AIM OF THE TASK:
Below are the records; copy exactly the stretch from the line containing "最寄りのScientologyオーガニゼーションを" through the line containing "さらにサイエントロジスト @HOME", both ends included, and nothing else.

EXERCISE INPUT:
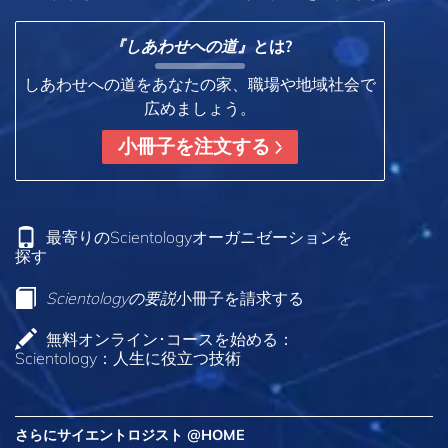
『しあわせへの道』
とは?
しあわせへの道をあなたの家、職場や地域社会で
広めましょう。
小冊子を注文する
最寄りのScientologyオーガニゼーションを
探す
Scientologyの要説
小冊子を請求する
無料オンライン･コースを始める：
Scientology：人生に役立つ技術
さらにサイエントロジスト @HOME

...

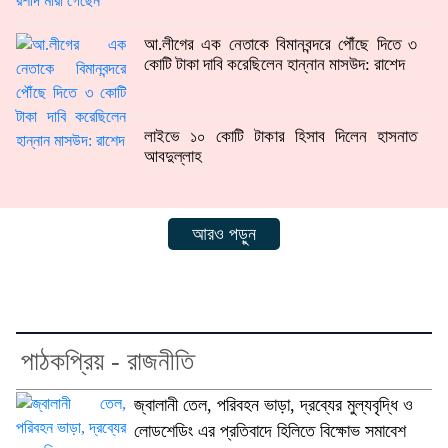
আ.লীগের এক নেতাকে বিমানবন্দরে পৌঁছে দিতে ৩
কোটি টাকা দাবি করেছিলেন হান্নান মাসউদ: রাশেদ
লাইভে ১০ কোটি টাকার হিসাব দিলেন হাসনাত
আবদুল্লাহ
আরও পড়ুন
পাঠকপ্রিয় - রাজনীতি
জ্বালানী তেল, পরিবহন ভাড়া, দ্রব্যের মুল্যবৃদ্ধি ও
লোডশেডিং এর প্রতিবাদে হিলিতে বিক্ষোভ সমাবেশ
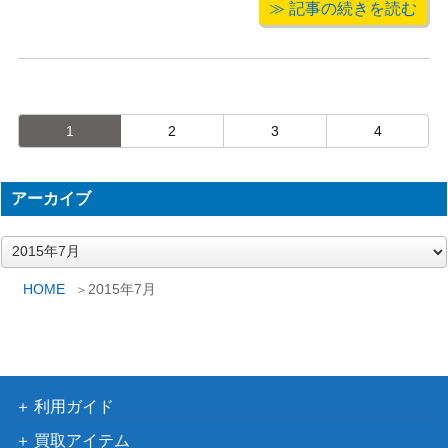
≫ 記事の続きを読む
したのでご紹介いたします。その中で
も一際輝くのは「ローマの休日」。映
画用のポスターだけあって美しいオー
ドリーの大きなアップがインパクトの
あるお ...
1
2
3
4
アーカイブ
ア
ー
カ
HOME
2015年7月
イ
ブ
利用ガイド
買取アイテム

...

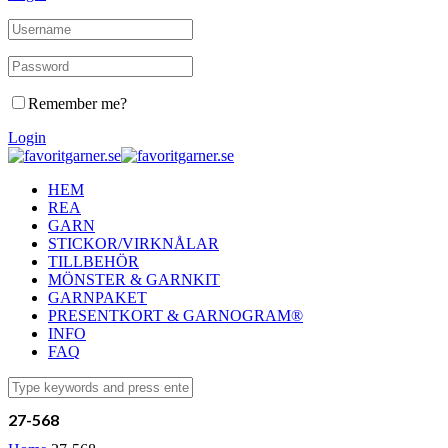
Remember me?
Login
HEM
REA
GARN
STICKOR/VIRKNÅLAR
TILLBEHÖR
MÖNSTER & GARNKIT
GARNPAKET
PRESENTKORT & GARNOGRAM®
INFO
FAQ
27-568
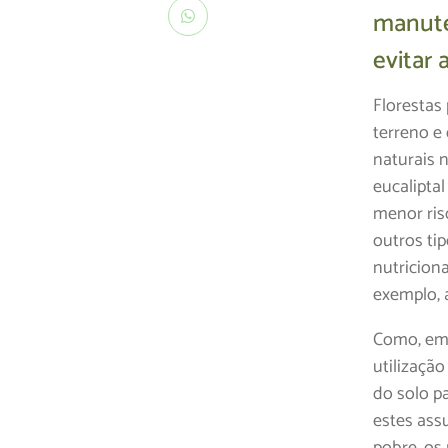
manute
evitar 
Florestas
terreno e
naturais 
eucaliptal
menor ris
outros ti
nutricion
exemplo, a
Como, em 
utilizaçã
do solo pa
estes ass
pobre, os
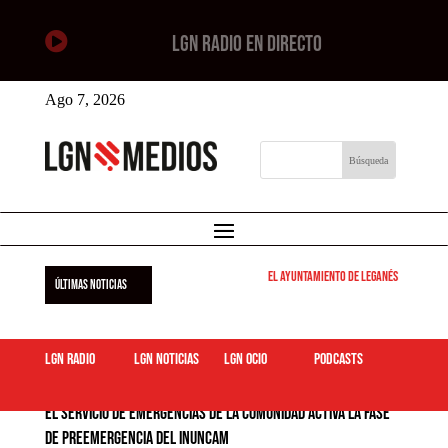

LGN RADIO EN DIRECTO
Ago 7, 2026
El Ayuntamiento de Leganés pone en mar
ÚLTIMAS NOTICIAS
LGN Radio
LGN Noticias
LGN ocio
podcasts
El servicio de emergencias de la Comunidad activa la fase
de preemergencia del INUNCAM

RESPONSE TO THIS EXERCISE:
最寄りのScientologyオーガニゼーションを
探す
Scientologyの要説
小冊子を請求する
無料オンライン･コースを始める：
Scientology：人生に役立つ技術
さらにサイエントロジスト @HOME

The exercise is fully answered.